The reply to the records below should contain exactly the lines from the line with "ones sin tener que" through the line with "Lamezia Terme", and nothing besides.

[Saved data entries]
^^^^^^^^

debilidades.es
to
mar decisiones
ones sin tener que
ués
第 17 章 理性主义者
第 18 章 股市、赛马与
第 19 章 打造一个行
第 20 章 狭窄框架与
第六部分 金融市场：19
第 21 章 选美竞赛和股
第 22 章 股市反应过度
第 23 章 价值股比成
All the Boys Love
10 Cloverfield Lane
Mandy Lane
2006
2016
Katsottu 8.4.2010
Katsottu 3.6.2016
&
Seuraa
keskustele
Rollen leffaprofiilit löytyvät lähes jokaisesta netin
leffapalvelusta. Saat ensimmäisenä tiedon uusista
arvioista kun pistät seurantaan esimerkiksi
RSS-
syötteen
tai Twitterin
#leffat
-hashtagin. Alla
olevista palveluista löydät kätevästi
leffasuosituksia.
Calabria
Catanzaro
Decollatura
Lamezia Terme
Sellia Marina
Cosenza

^^^^^^^^

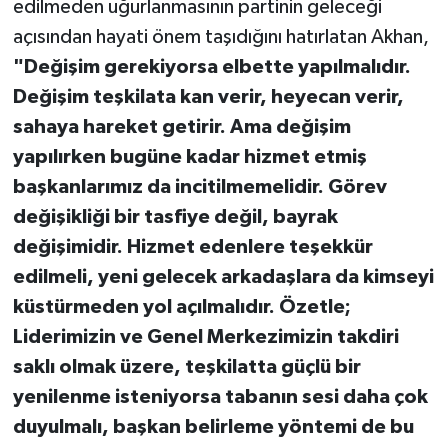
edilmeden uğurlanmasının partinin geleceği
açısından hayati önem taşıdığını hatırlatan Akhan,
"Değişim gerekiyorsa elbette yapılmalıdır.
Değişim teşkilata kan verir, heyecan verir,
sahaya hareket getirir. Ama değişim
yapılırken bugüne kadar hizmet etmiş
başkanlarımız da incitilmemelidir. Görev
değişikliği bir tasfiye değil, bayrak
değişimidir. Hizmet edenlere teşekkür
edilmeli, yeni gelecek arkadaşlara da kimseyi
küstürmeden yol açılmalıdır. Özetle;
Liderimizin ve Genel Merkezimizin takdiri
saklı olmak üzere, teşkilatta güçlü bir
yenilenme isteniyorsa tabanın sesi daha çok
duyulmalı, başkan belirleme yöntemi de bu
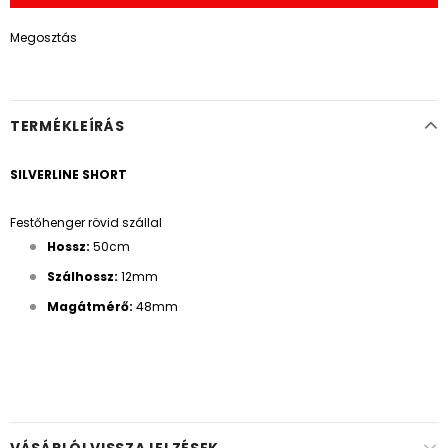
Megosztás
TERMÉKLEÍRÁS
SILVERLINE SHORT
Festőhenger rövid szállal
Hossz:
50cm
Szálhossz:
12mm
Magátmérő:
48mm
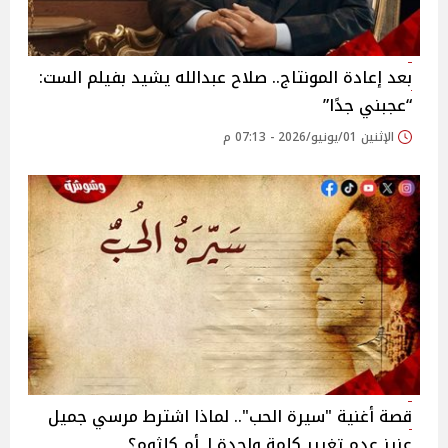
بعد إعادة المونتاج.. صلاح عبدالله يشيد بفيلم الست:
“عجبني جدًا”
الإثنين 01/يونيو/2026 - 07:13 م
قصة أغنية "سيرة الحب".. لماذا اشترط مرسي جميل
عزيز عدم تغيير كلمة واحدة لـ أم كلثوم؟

^^^^^^^^

• _EXERCISE ANSWER_:
ones sin tener que
ués
第 17 章 理性主义者
第 18 章 股市、赛马与
第 19 章 打造一个行
第 20 章 狭窄框架与
第六部分 金融市场：19
第 21 章 选美竞赛和股
第 22 章 股市反应过度
第 23 章 价值股比成
All the Boys Love
10 Cloverfield Lane
Mandy Lane
2006
2016
Katsottu 8.4.2010
Katsottu 3.6.2016
&
Seuraa
keskustele
Rollen leffaprofiilit löytyvät lähes jokaisesta netin
leffapalvelusta. Saat ensimmäisenä tiedon uusista
arvioista kun pistät seurantaan esimerkiksi
RSS-
syötteen
tai Twitterin
#leffat
-hashtagin. Alla
olevista palveluista löydät kätevästi
leffasuosituksia.
Calabria
Catanzaro
Decollatura
Lamezia Terme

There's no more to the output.